千空が科学知識を駆使して文明の利器を復活させていく展開は、「文明が生まれるまで」を早送りで見ているようでワクワクさせられます。バトルだけでなく「世界を作り上げる」というサバイバル・創作要素も楽しめる作品です。

2019年7月からはアニメ放送も予定されていて、この世界観がどんな映像で動き出すのか、今から注目されています。

今話題の連載作。おすすめ青年向け漫画

映像化などで大きな話題を集めて以降も順調に連載が続いている人気作は、その広い世界観をリアルタイムで楽しみ続けられるのが嬉しいポイントですよね。そんな、今の漫画界を代表する大人気の連載作を見ていきましょう。

1位 キングダム/原泰久

原泰久による歴史アクション漫画「キングダム」は、2006年から「週刊ヤングジャンプ」で連載が始まり、既に50巻以上の既刊が発売されるなど、長寿連載作として知られています。

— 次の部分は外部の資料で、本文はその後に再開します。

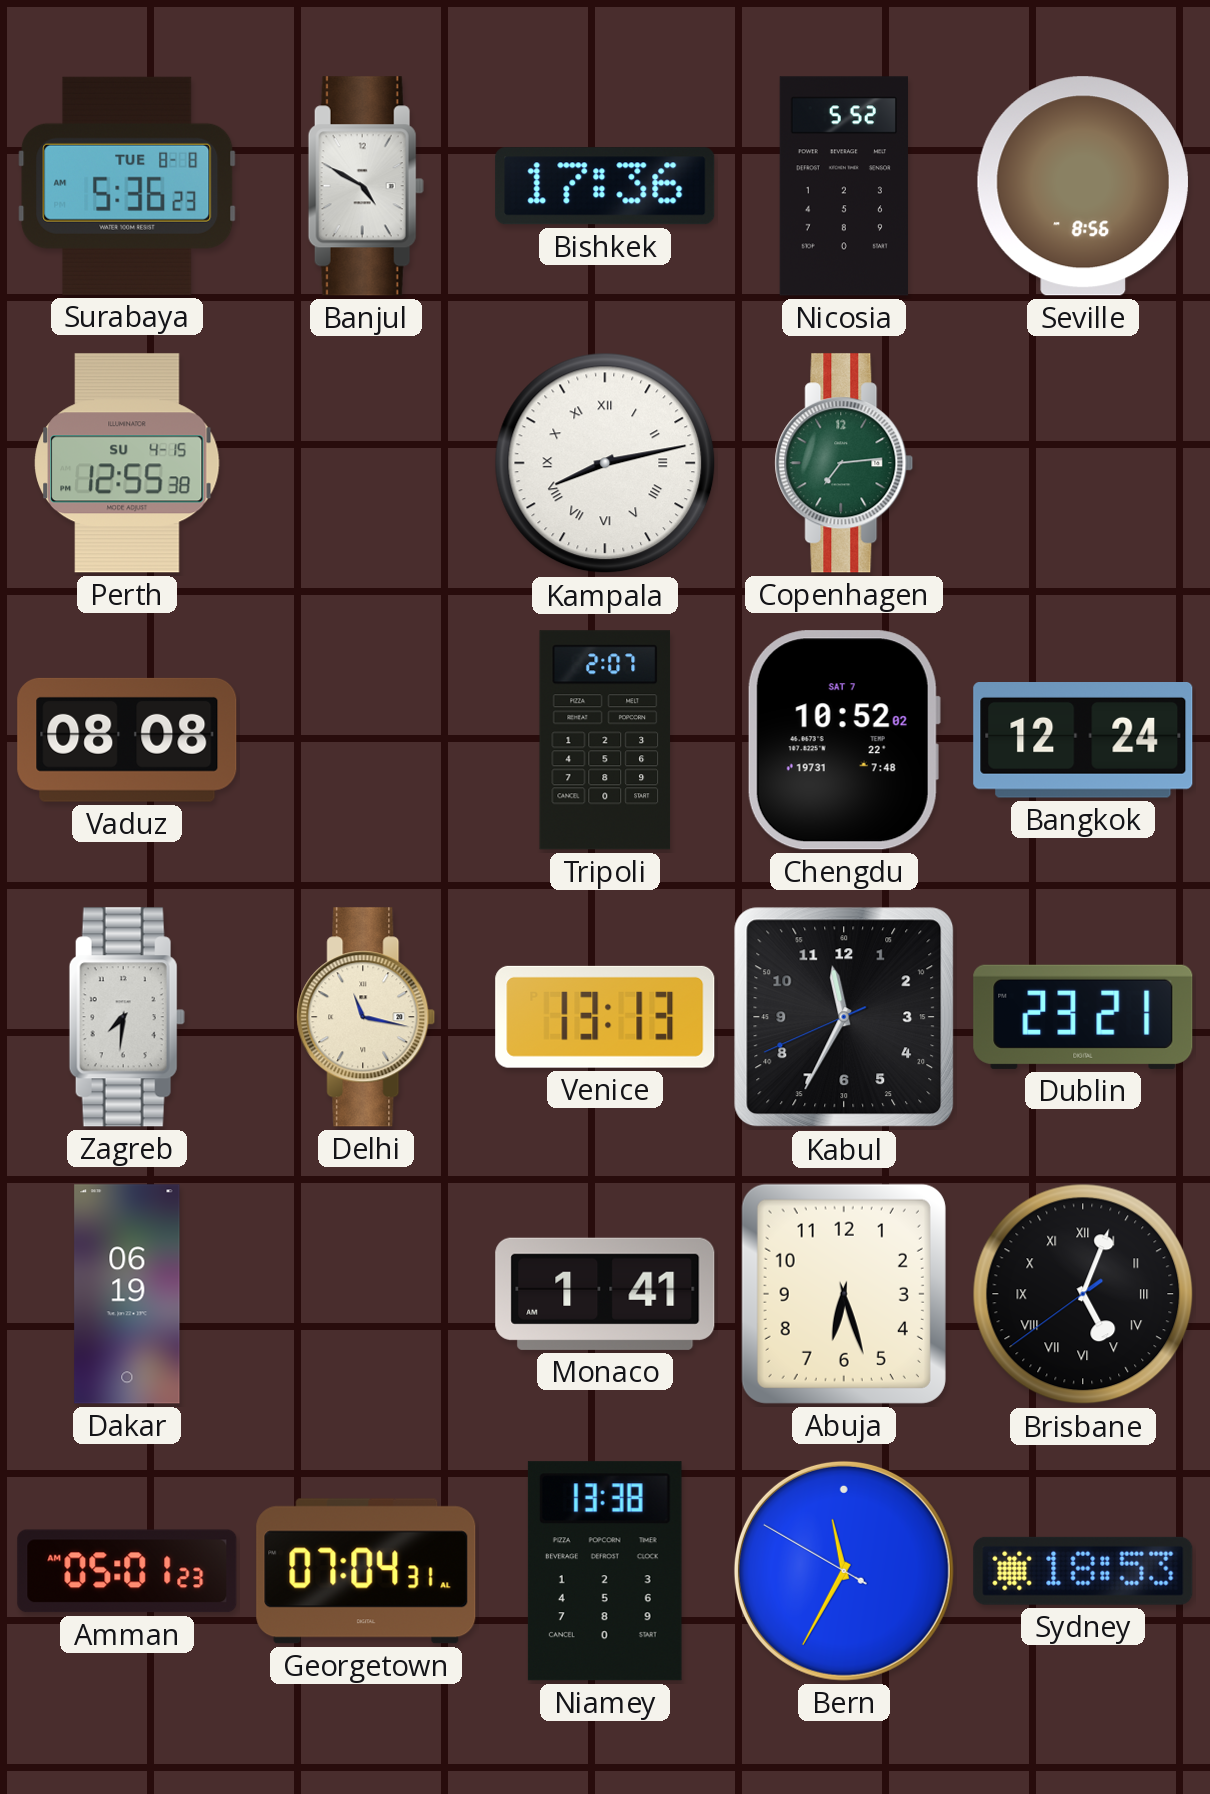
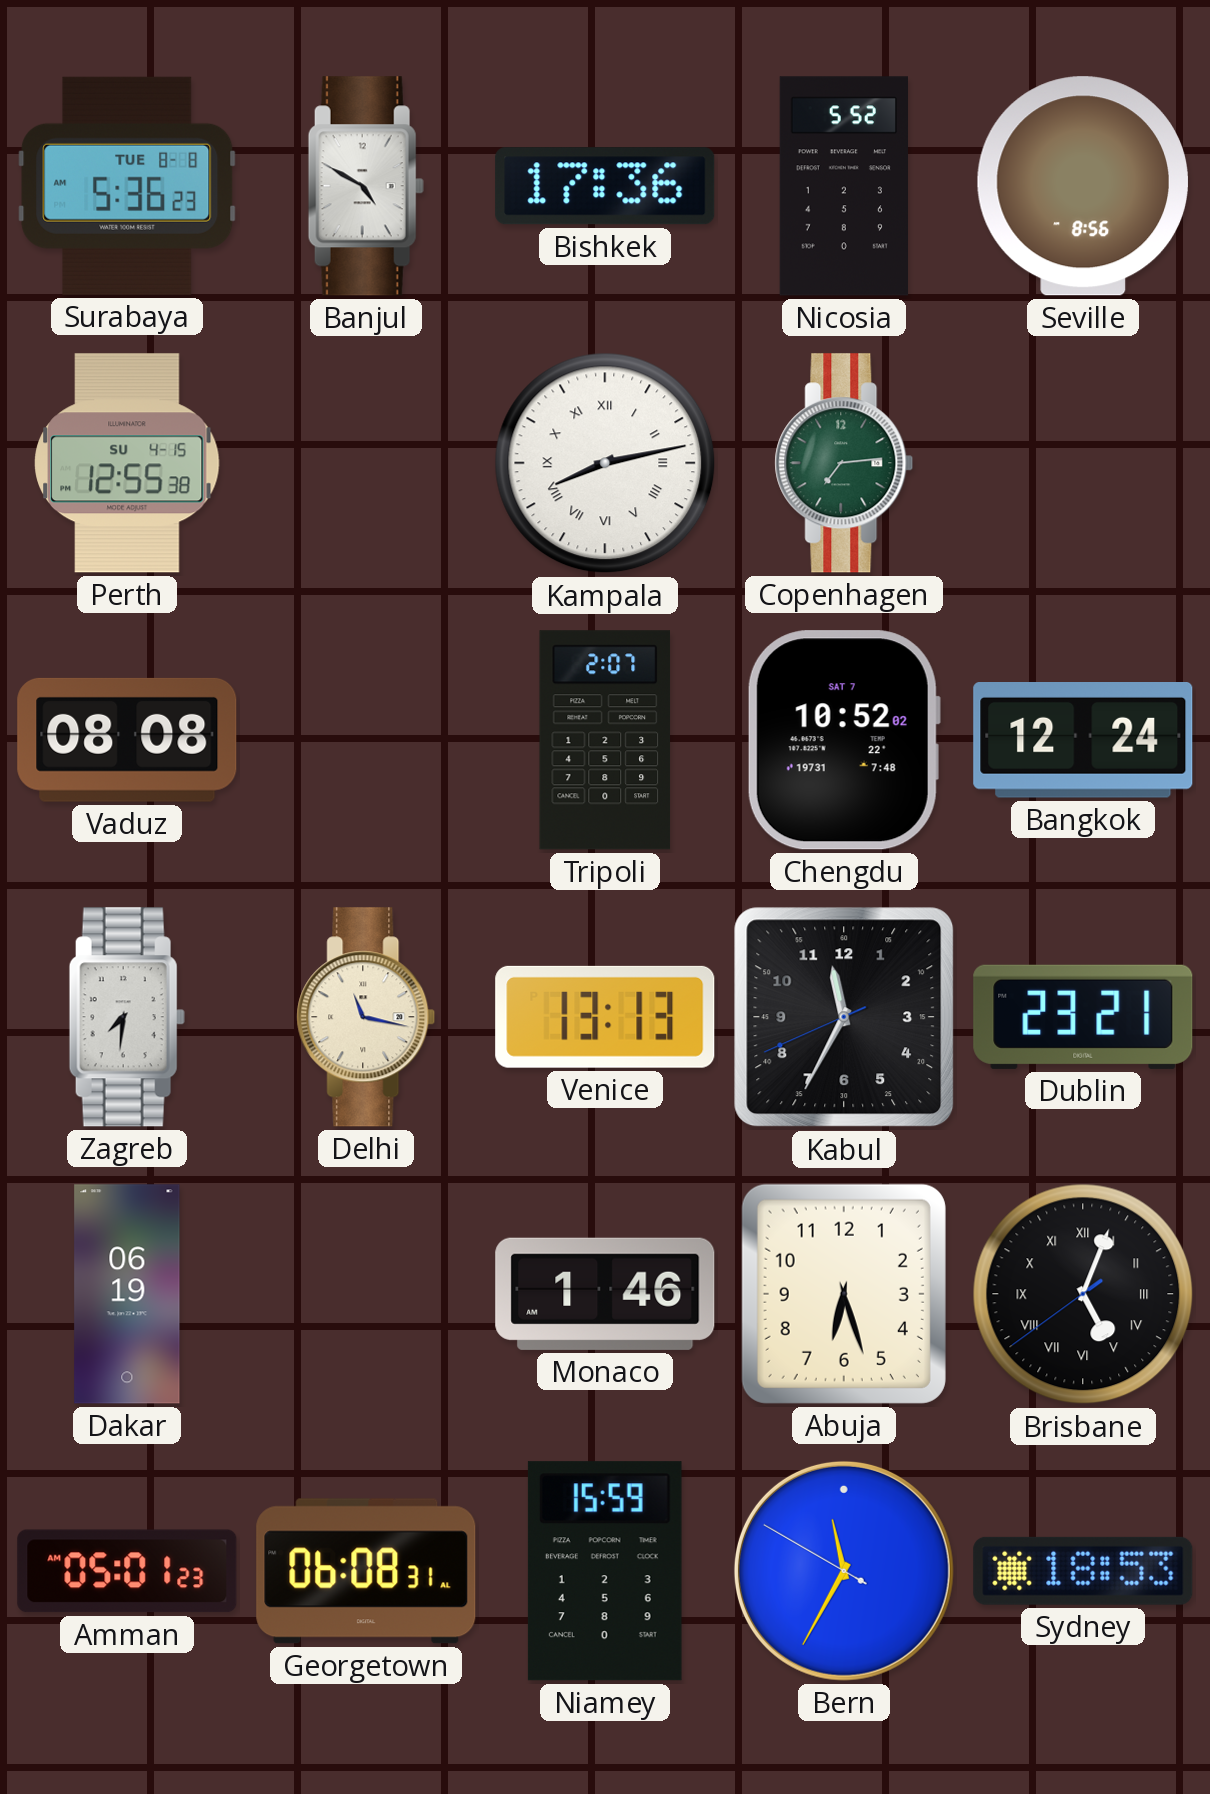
Monaco: 1:41 -> 1:46
Georgetown: 07:04 -> 06:08
Niamey: 13:38 -> 15:59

ストーリーの舞台は中国の春秋戦国時代で、実在の武将たちの逸話をもとに、バトル漫画として楽しみながらもあまり知られてこなかった中国の歴史を知ることができます。

膨大な数の登場人物が織りなす群像劇も見どころで、歴史ファンなら必読の傑作です。2019年4月には実写映画の公開も控えていて、今最大の注目を集める作品と言えるでしょう。

2位 宇宙兄弟/小山宙哉

「モーニング」で2007年から連載され、アニメ化や実写映画化もされた「宇宙兄弟」。大ブームが落ち着いた現在も、連載が続いて脈々とストーリーが進行しています。

主人公は、幼い頃に弟の日々人と「一緒に宇宙飛行士になろう」と約束しながらも夢に破れた青年・六太。日々人のはからいで宇宙飛行士の試験に臨むチャンスを得た六太の日々を軸に、宇宙飛行士たちの物語が描かれます。

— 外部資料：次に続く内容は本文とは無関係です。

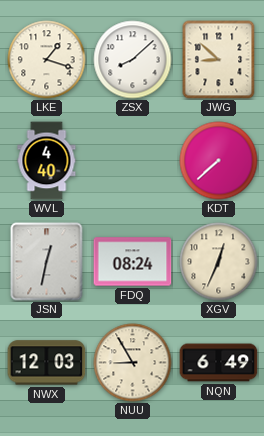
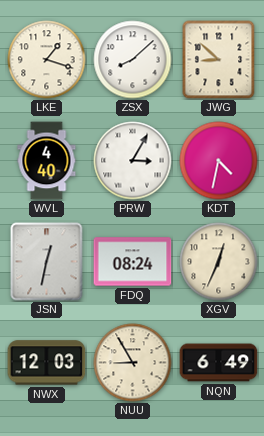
PRW: none -> 3:05
KDT: 7:38 -> 4:32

宇宙飛行士の訓練、NASAやJAXAをはじめとした各国の事情など、知られざる宇宙探査の舞台裏を知ることができるのも見どころで、壮大な世界観を見ながらも「人間」たちが織りなすストーリーに惹き込まれます。

3位 ゴールデンカムイ/野田サトル

「ゴールデンカムイ」は、野田サトルによって2014年から「週刊ヤングジャンプ」で連載されている漫画です。

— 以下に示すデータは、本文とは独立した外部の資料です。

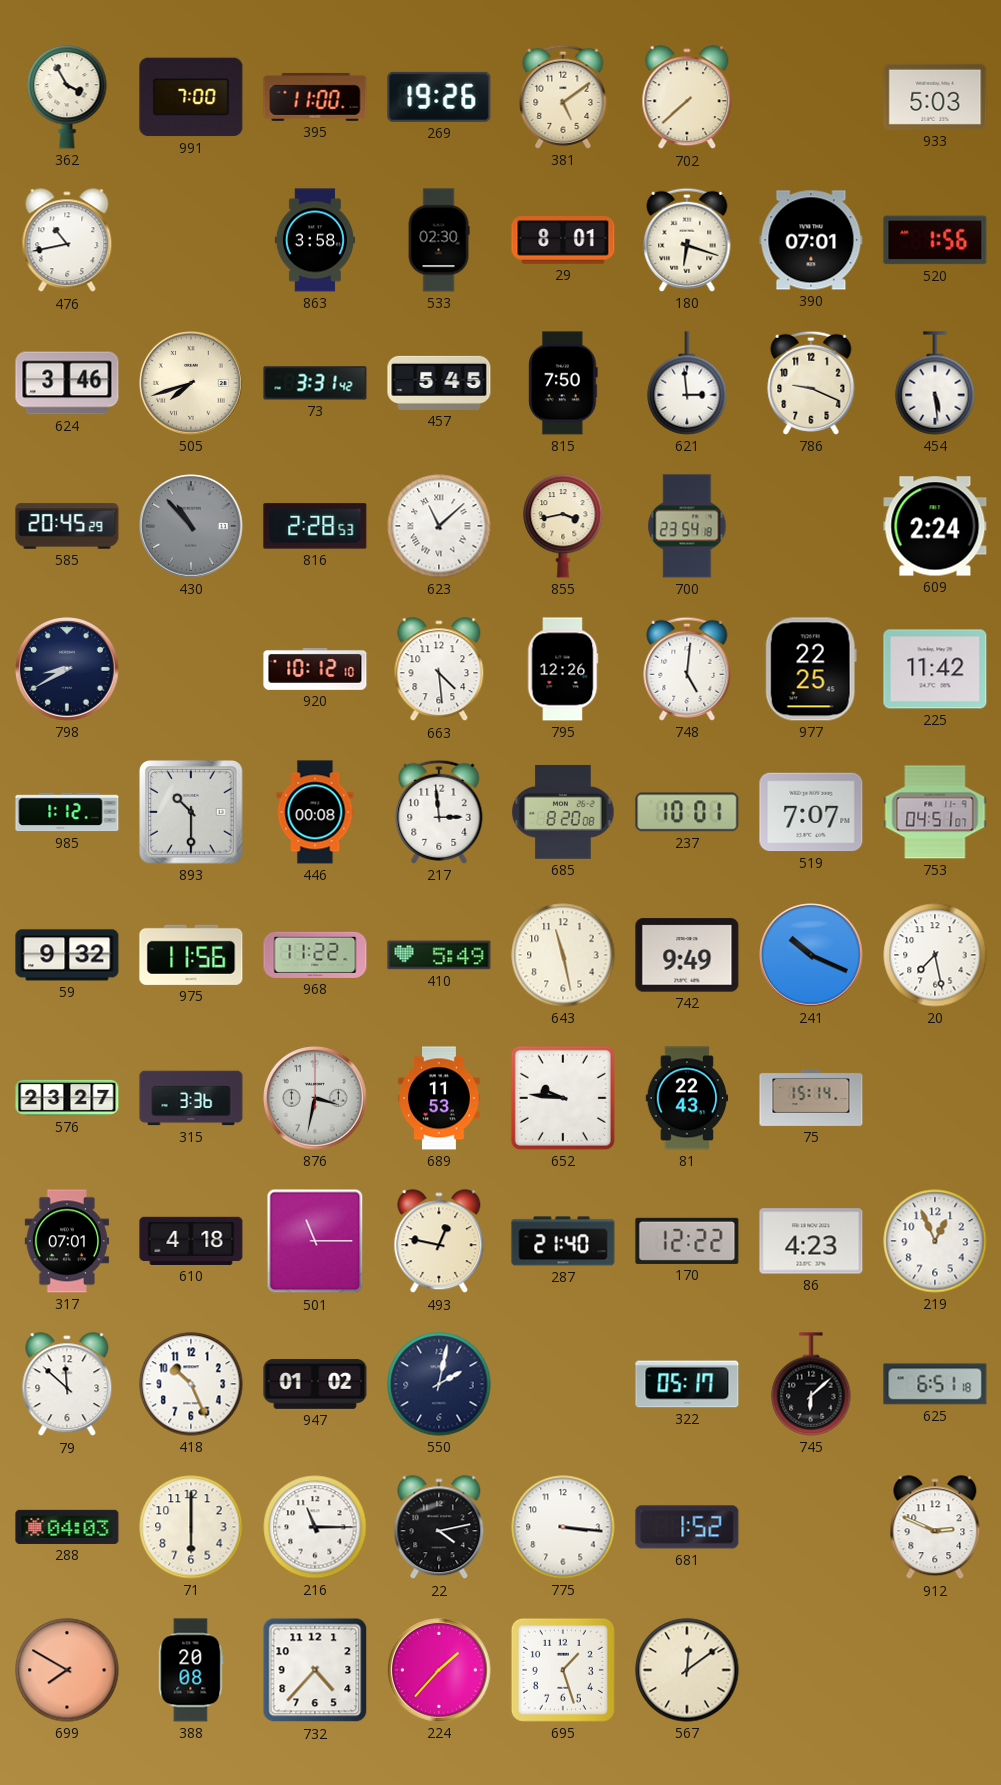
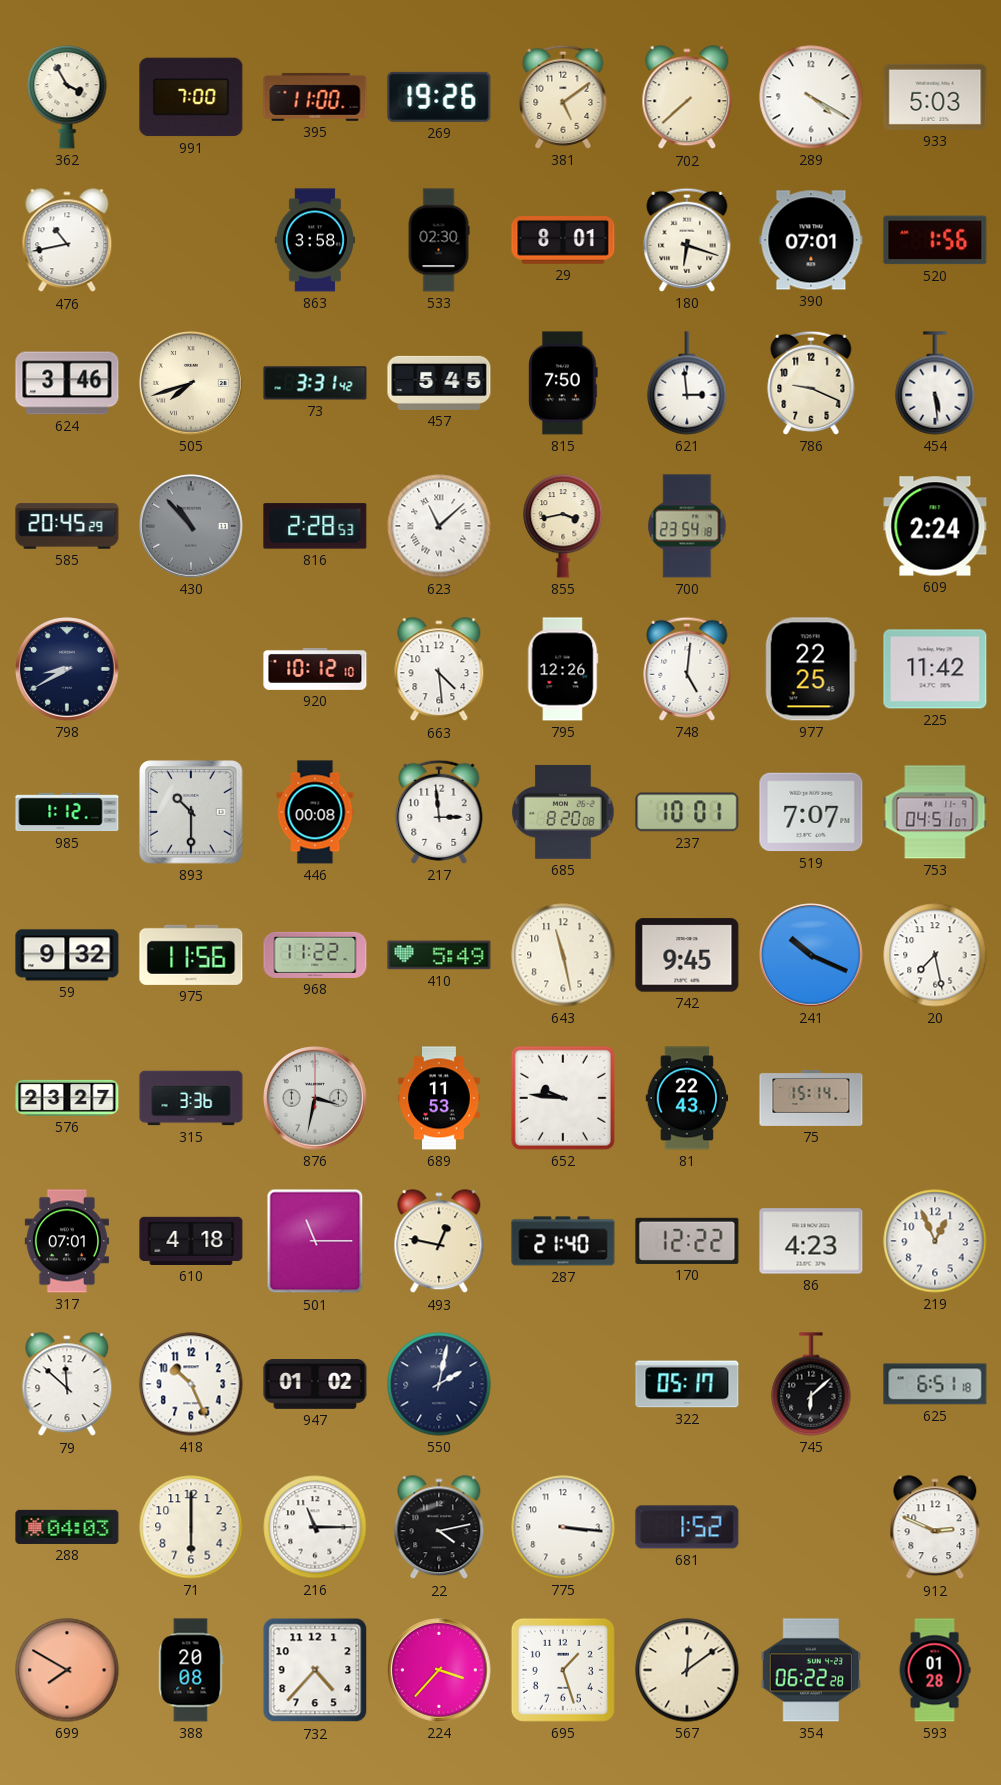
289: none -> 4:20
742: 9:49 -> 9:45
224: 1:37 -> 3:37
354: none -> 06:22
593: none -> 01:28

明治末期の北海道・樺太を舞台に、ある「金塊」を巡る戦いを描く作品で、バトル、アドベンチャー、歴史、さらにはグルメまで、様々な要素を持っています。軍事サスペンス、歴史民俗ドラマ、サバイバルなど、多方面から楽しめる名作です。

また、ストーリーの中でアイヌ伝統食などの「グルメ」にスポットがあたるのも特徴で、豪快な自然の恵みを食べるシーンの数々は、読んでいるだけでお腹が空いてくる、まさに『飯テロ』です。

素敵な漫画作品との出会いを

海外からも人気を集め、新しいヒット作も続々と生まれている日本の漫画作品の数々。特に読者層の広い青年向け漫画は、斬新なアイデアや着眼点をもとに、ジャンルにとらわれない名作がいくつも誕生しています。

完結済みの作品、最近話題を集めている旬の作品、漫画シーンを支える長寿作品まで、自分の好みと照らし合わせながら、素敵な漫画作品と出会ってみてください。